• **The problem**:
Given the records below, would you repeat exactly the lines that begin at the one containing "America’s cult-favorite grocery" and end at the one containing "ranks No. 1", inclusive?

• **Data records**:
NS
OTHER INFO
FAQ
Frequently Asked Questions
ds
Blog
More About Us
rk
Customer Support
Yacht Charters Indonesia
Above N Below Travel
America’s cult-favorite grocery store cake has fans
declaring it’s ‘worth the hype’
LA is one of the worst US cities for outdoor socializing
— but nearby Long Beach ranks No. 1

---

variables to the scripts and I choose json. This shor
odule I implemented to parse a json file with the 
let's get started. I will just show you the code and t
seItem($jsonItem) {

• **Task output**:
America’s cult-favorite grocery store cake has fans
declaring it’s ‘worth the hype’
LA is one of the worst US cities for outdoor socializing
— but nearby Long Beach ranks No. 1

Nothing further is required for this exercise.